The soldier paused, and then folded back its - his - helmet in two halves, that hung on each side of his head like clam shells. The face revealed was contorted from combat, and bleeding from an abrasion down one cheek.

It was also distressingly hairy, overly mauve and overall quite restive. Positively throbbing with enthusiasm.

"Ah. Naglons, I see, how very, very, unpleasant of you to show up!" babbled the Doctor. The Naglon ignored his words and stepped forward, forward until he was toe to toe with the Doctor and the weapon in his left hand was pressing alarmingly hard against the Doctor's midsection.

"You are the one who lies about the Righteous Flea. We will tear your lies from you before you die," the Naglon said intimately. "The Flea was not here, the Flea was-"

"The Flea was indeed here, I saw it leave, they threw me out in fact!"

The Naglon bent close enough that the hairs on its face tickled the Doctor's nose. "They?"

"They, well someone, someone was in the ship that was here, the little robots all around," he gestured at the smears of metal that were all that remained of his little tormenters, "they said it was the Righteous Flea. Well, this person, or people, they grabbed me and threw me out to these robots, which kept me as a prisoner! Really, is there no overseeing of these operations? No regulations?"

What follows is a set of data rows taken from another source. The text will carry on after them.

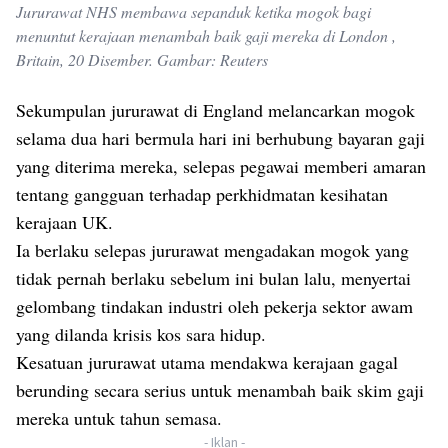
Jururawat NHS membawa sepanduk ketika mogok bagi
menuntut kerajaan menambah baik gaji mereka di London ,
Britain, 20 Disember. Gambar: Reuters
Sekumpulan jururawat di England melancarkan mogok
selama dua hari bermula hari ini berhubung bayaran gaji
yang diterima mereka, selepas pegawai memberi amaran
tentang gangguan terhadap perkhidmatan kesihatan
kerajaan UK.
Ia berlaku selepas jururawat mengadakan mogok yang
tidak pernah berlaku sebelum ini bulan lalu, menyertai
gelombang tindakan industri oleh pekerja sektor awam
yang dilanda krisis kos sara hidup.
Kesatuan jururawat utama mendakwa kerajaan gagal
berunding secara serius untuk menambah baik skim gaji
mereka untuk tahun semasa.
- Iklan -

"This is an abduction machine," snarled the Naglon. "It was built to fly unmanned in space for decades or centuries, seizing ships and holding them for ransom. When reports of its presence stopped, it was assumed to have been destroyed. We have been tracking it for the last day as it broadcast your lies-"

"I? I sent no broadcast," said the Doctor, straightening up.


"No. The ships here were sending broadcasts, and the Righteous Flea was powering up when I was - ah, ejected from it. Look, really, can't we be on the same side here? When the Flea left, it took a friend of mine with it, I really have to find-"

The Naglon paused, then took the Doctor's shoulder in one hand and shoved him away from the TARDIS, towards one of the invading ships. "Search him. Scrape him," he ordered to the soldiers who advanced to take the Doctor, one on each arm.

"Scrape?" the Doctor asked.

"To the bones?" asked one of the Naglon soldiers in turn; it was amazing how a faceless voice could leer, the Doctor thought.

"No, I want him alive for questioning when we have drained this ship," ordered the Naglon leader, and off the Doctor went, protesting all the way.

By a pile of scrap sat a robot in remarkably good repair, not looking at all like the little ship robots, and staying very still. K-9 had not been in a position to aid the Doctor, and the Doctor had come out of the TARDIS of his own will, not forced out. And K-9 had calculated that the magnetic guns currently crushing the tiny robots were more high-powered versions of the one that had thrown him out of the yellow ship, and he had no wish to face them again.